Comment 4 Dr. Werner Fink 2005-08-23 09:34:44 UTC
The question is: does it work with Beta 2, this because it
is known that the gcc4 on Betq 1 was broken.
Comment 5 Ulrich Windl 2005-08-23 10:05:33 UTC
Does the gcc bug mean the problem is in the kernel, or is it in the application
(init)? For the latter, replacing init (from beta2) would not be a big deal.
Comment 6 Dr. Werner Fink 2005-08-23 10:15:37 UTC
I've no idea if only init or both init and the kernel should
be changed.  Nevetheless, the x86_64 systems around here boot
very well.

Matz?  Do you have an idea?
Comment 7 Michael Matz 2005-08-23 14:52:46 UTC
We know only that the gcc bug affected pppd (libpcap to be precise). 
Besides from that we didn't see the bug anywhere else.  But this doesn't mean 
it didn't happen anywhere else, just that we don't know.  Hence we also 
don't know if init or the kernel were affected at all.  As it is working 
on all machines I know it might not even be the compiler fault.  I would 
try to use the init from beta2 to rule this out. 
 
Having said that we also had funny segfaults on double Opterons, which were 
a hardware problem solved by a BIOS update.  Although the machine in 
this bug report is a double Xeon, it might have a similar problem, or 
a random memory corruption.  A memcheck should be run, and all available BIOS 
updates should be applied. 
Comment 8 Ulrich Windl 2005-08-24 05:58:45 UTC
(In reply to comment #7)
(...)
> a hardware problem solved by a BIOS update.  Although the machine in 
> this bug report is a double Xeon, it might have a similar problem, or 
> a random memory corruption.  A memcheck should be run, and all available BIOS 
> updates should be applied. 

I ran the memtest86 for a while before installation. Also the machine has ECC
RAM. Thus the memory corruption would have to happen outside of the RAM chips.
Anyway I'll consider the suggested update options.
Comment 9 Dr. Werner Fink 2005-08-24 09:03:54 UTC
And without such a system I can not fix a segfault within init.
Comment 10 Ulrich Windl 2005-08-29 08:30:07 UTC
The problem is still present in 10.0 beta3 (with different addresses).
Comment 11 Ulrich Windl 2005-08-29 08:32:07 UTC
Created attachment 47929 [details]
/var/log/boot.msg (beta3) with segfault for init and hotplug
Comment 12 Dr. Werner Fink 2005-08-29 10:22:42 UTC
I can not debug this due to the fact that I do not
have your system to do so.
Comment 13 Dr. Werner Fink 2005-08-29 10:43:35 UTC
If I read correct from the boot.msg this could be the init process
from the initial ramfs during boot.  And also hotplug catch an segfault.
Comment 14 Ulrich Windl 2005-08-29 11:35:14 UTC
Yes, you don't have the hardware, but you have the programs. You could at least
disassemble the the code in question. Or alternatively, give me a hint on how to
debug it or provide more information.
Comment 15 Dr. Werner Fink 2005-08-29 11:43:16 UTC
Hmmm ... I've the progam /sbin/init from the sysvinit package yes,
but this does not catch any SIGSEGV and simply guessing is not
very helpful ... beside this a second program, hotplug, catch
a SIGSEGV ... IMHO your system has a problem, e.g. broken BIOS.

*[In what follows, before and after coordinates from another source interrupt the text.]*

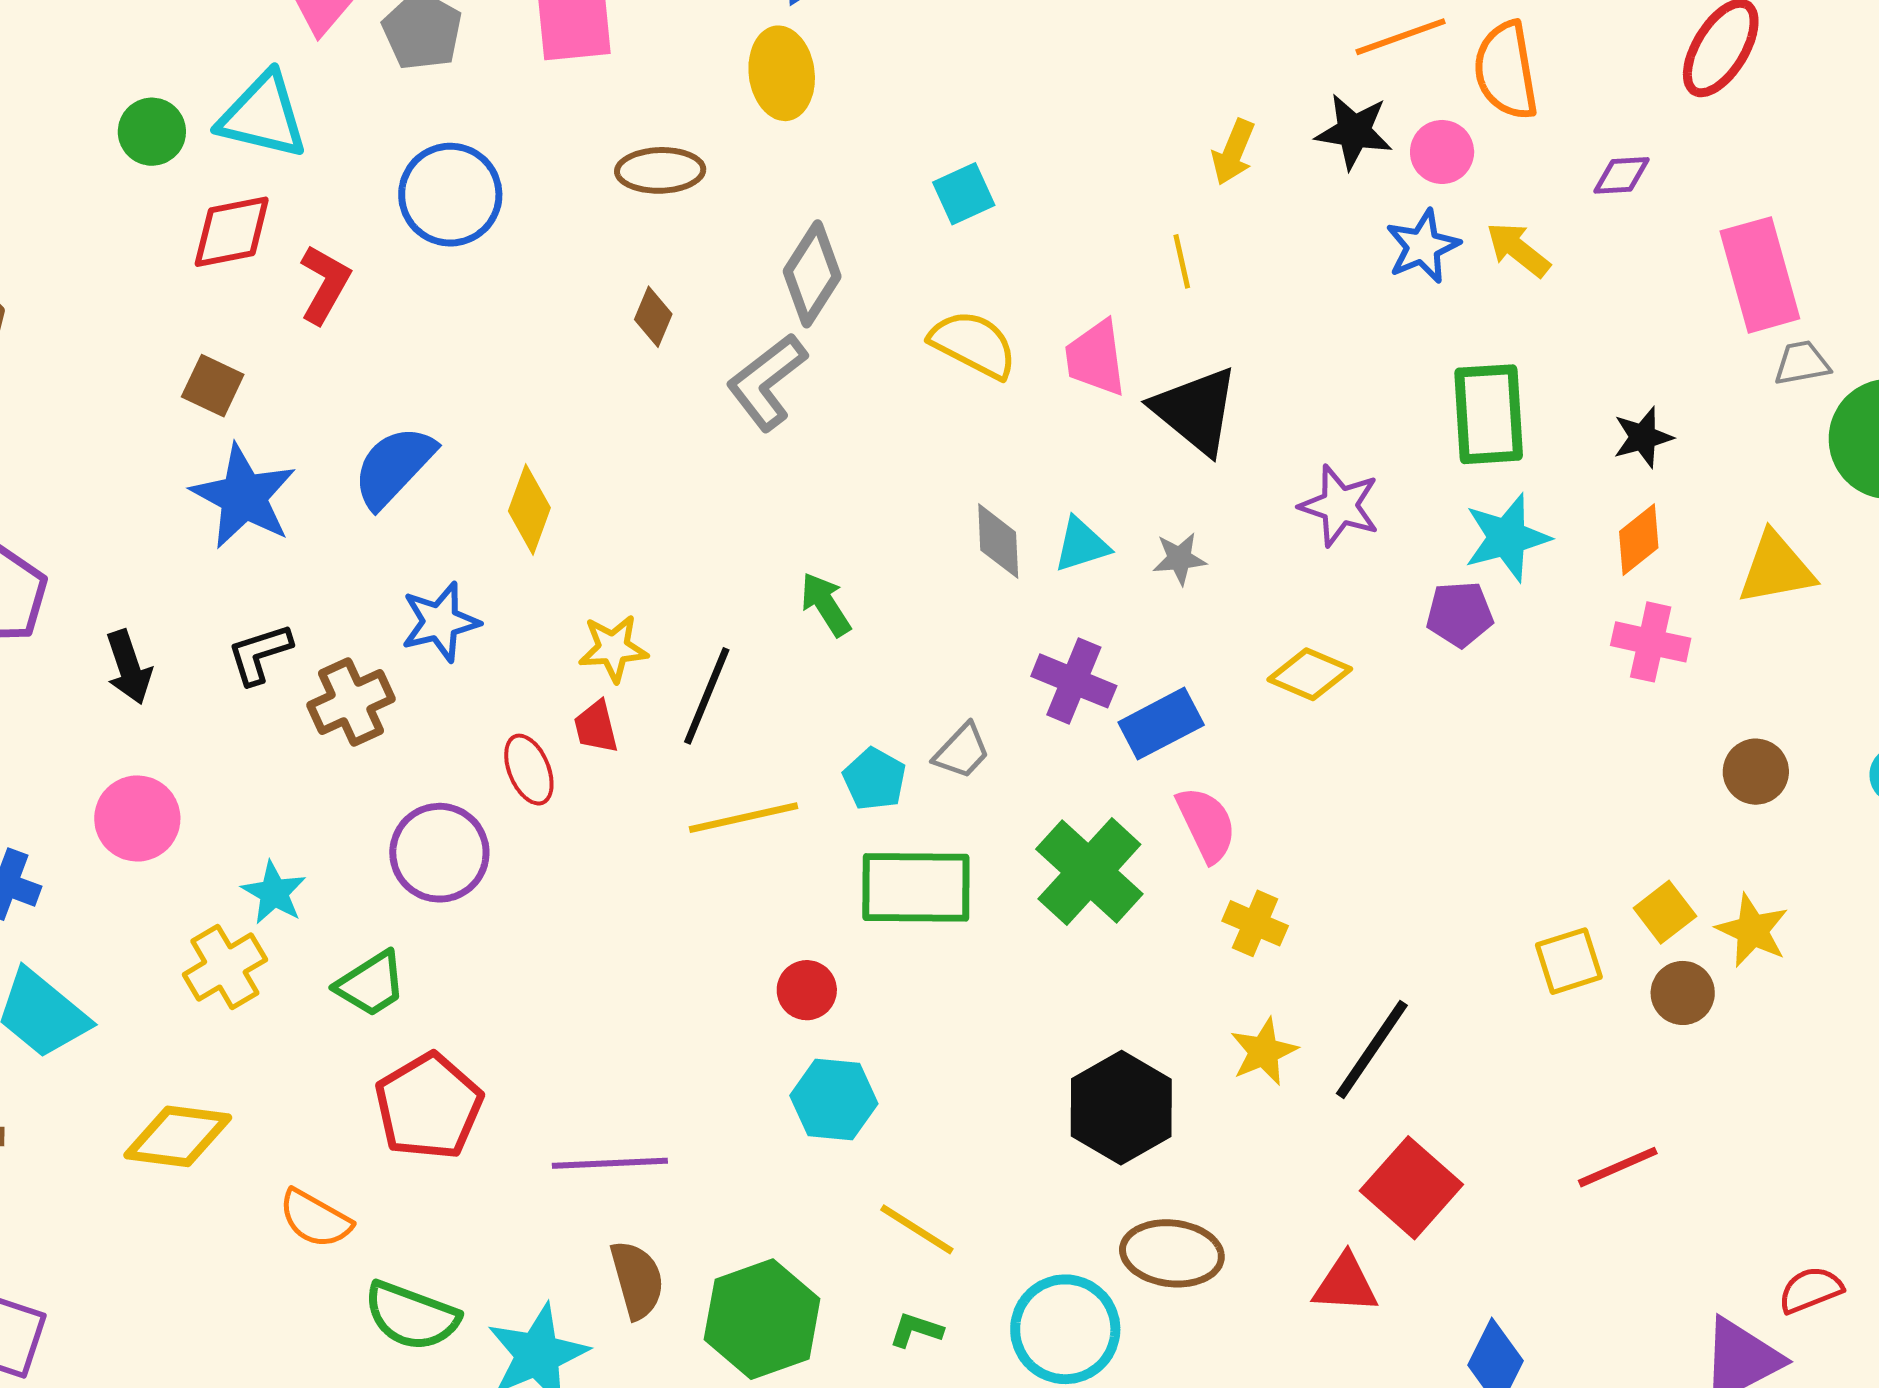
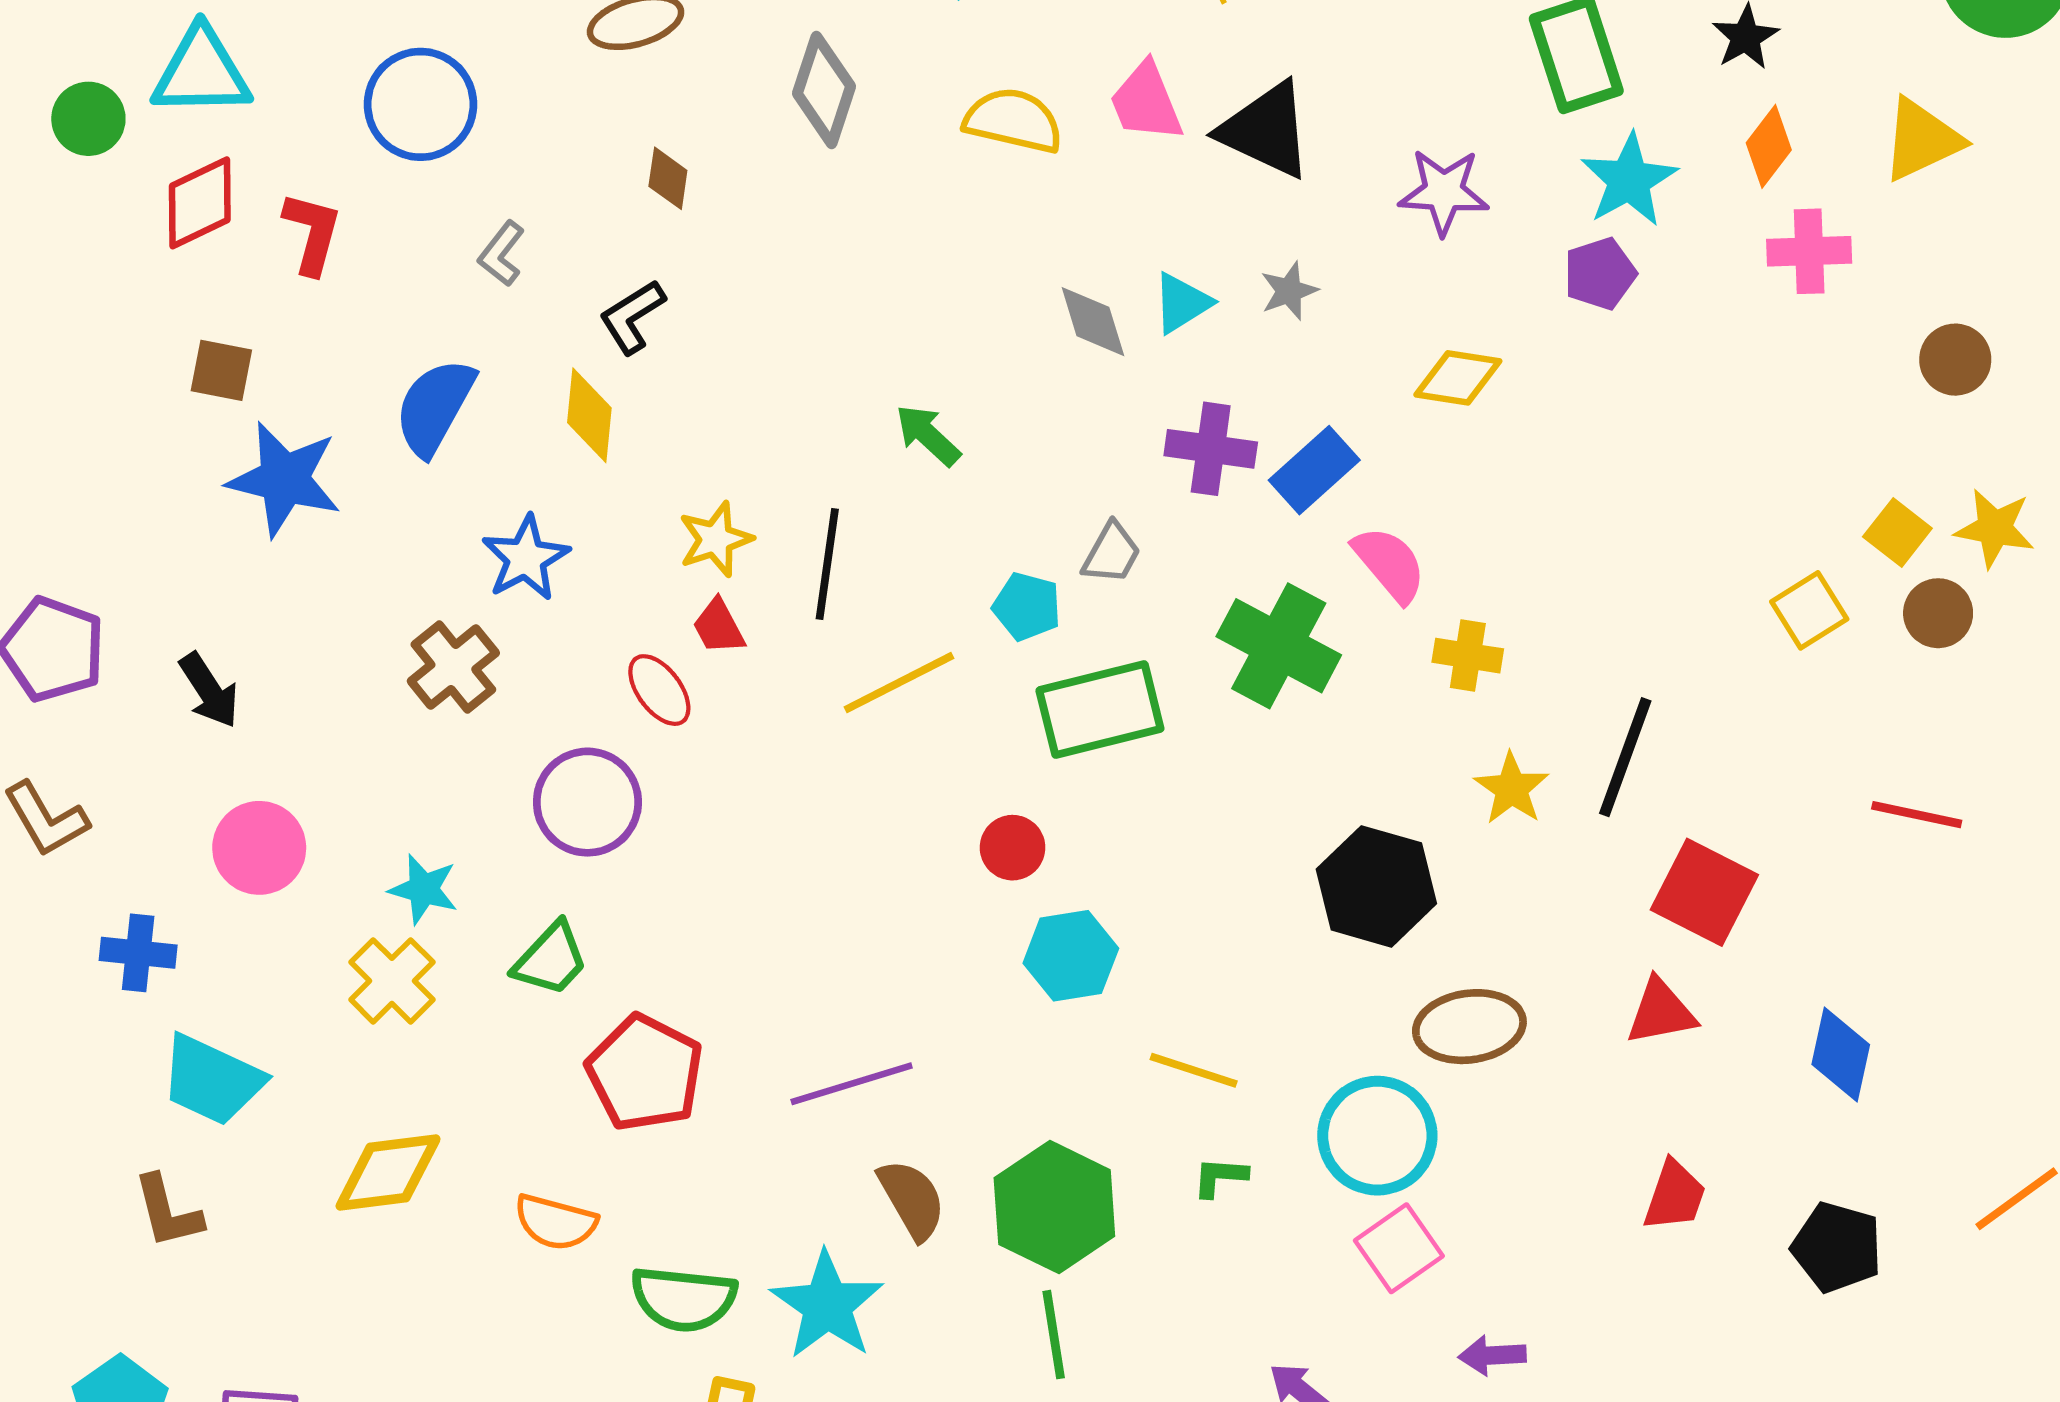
gray L-shape: (767, 382) -> (501, 254), moved, size x0.6
black L-shape: (260, 654) -> (632, 317), moved
red line: (1618, 1167) -> (1917, 815), turned 50

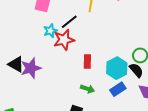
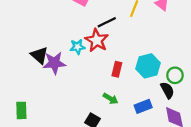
cyan star: (50, 31) -> (77, 47), moved
red star: (64, 40) -> (97, 40), turned 30
cyan hexagon: (117, 68) -> (148, 66), moved

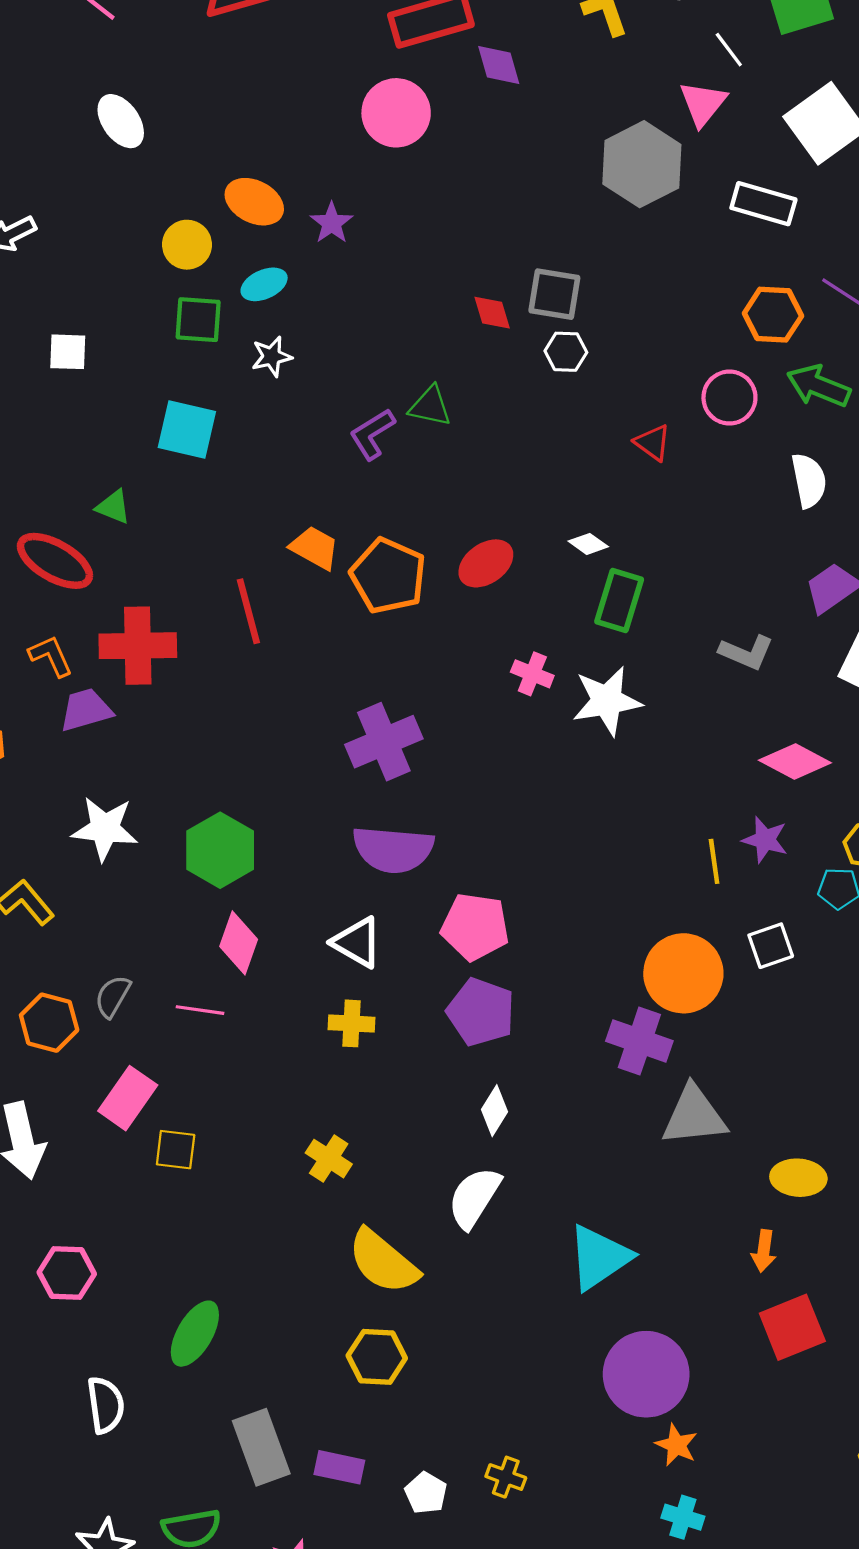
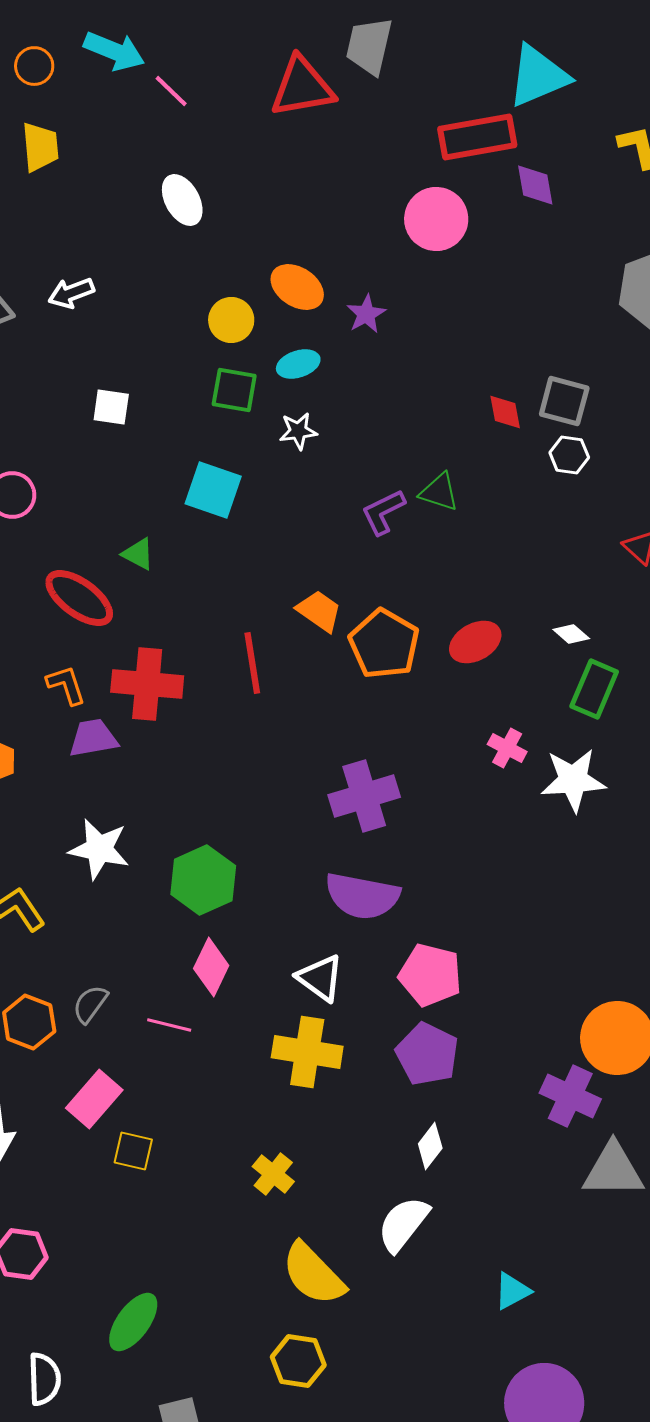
yellow cross: (352, 1023) -> (307, 1052), size x1.6
cyan triangle: (599, 1257) -> (512, 1291), size x0.6

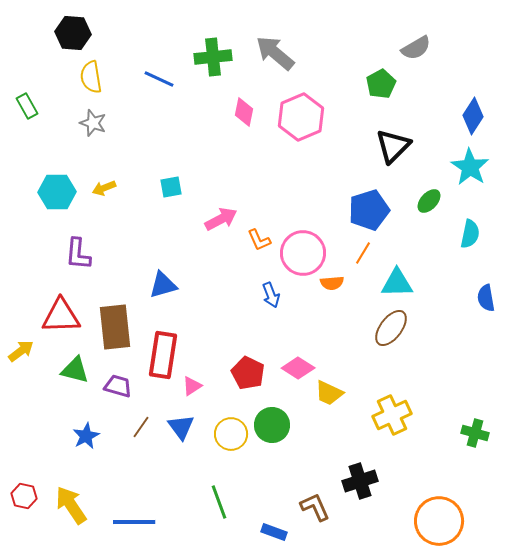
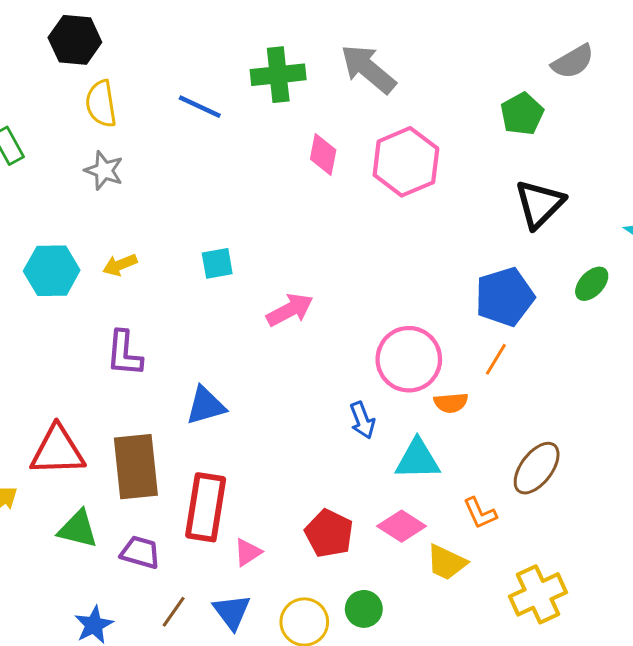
orange L-shape: (259, 240) -> (480, 513), moved
purple L-shape: (78, 254) -> (124, 353), moved
cyan triangle: (397, 283) -> (418, 459), moved
green circle: (272, 425) -> (364, 609), size x0.7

Such a broken BIOS I've seen 6 months before on my own x86_64 from
Intel.  After an update the SIGSEGV were gone.
Comment 16 Ulrich Windl 2005-08-29 12:06:51 UTC
What speaks against a system problem IMHO is this: The problems only occurred
with 64bit SUSE Linux 10, not with SuSE Linux 9.3. Also these problems only
occur when booting., I had run multiple extensive iozone benchmaks that did not
cause any instability. Finally the system is just a few weeks old. I'll look for
updates anyway, but let's guess what will be the outcome...
Currently I have BIOS A01 dated 01/18/2005
There is a revision   A02 date 08/28/2005 (yesterday)
Comment 17 Dr. Werner Fink 2005-08-29 12:36:20 UTC
Sorry I do not have a ``Glaskugel''  ... or should I read
10500 lines of code without knowing what looking for and
not knowing what is wrong with your system.  And it could
be that the new gcc uses new features of x86_64 which are
never used by the old gcc from the 9.3.

Please try out the new BIOS.
Comment 18 Michael Matz 2005-08-29 13:29:45 UTC
From looking at the data we have again:  
<6>hotplug[215]: segfault at 00000000004000f0 rip 00000000004000f0 rsp  
    00007fffff84a760 error 15  
<0>init[1]: segfault at 000000000040836a rip 000000000040836a rsp  
    00007fffffccf800 error 15  
  
Note how the accessed address causing the segfault is the same as the  
one in the instruction pointer.  This means that the segfault was not  
generated by a normal data access, but by the instruction fetch phase  
of the CPU.  The address in init (0x40836a) is a perfectly fine address 
in .text on x86-64 in the init program.  There can't be a segfault 
from that address under normal circumstances or due to software errors. 
For there to be a segfault either the dynamic linker would have to not 
map certain memory from the file system (but then whole pages would 
be missing, and not much else would work either), or the hardware signals 
a segfault erratically for no reason. 
 
It really really does not look very much like a software problem.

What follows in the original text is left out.